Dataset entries

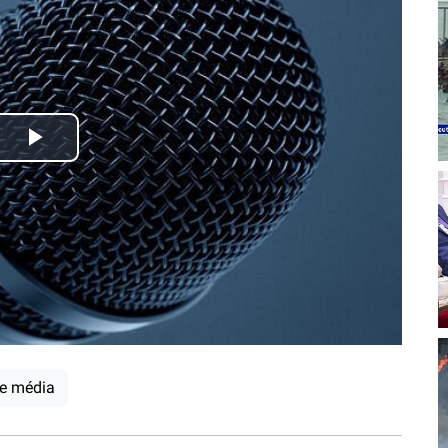
Play
Video
le média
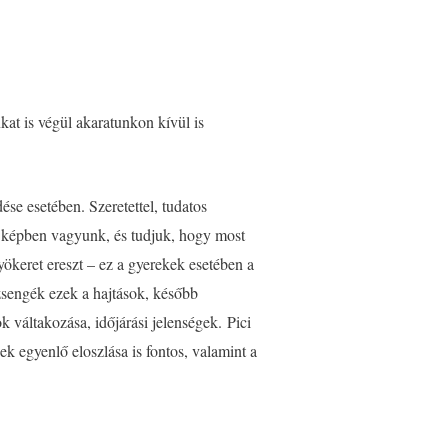
at is végül akaratunkon kívül is
se esetében. Szeretettel, tudatos
m képben vagyunk, és tudjuk, hogy most
yökeret ereszt – ez a gyerekek esetében a
 zsengék ezek a hajtások, később
váltakozása, időjárási jelenségek. Pici
k egyenlő eloszlása is fontos, valamint a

> **Task prompt**
Your answer must be a verbatim copy of the entries above, with no images included.

> **Answer to the problem**
Play
Video
le média
at is végül akaratunkon kívül is
se esetében. Szeretettel, tudatos
m képben vagyunk, és tudjuk, hogy most
yökeret ereszt – ez a gyerekek esetében a
 zsengék ezek a hajtások, később
váltakozása, időjárási jelenségek. Pici
k egyenlő eloszlása is fontos, valamint a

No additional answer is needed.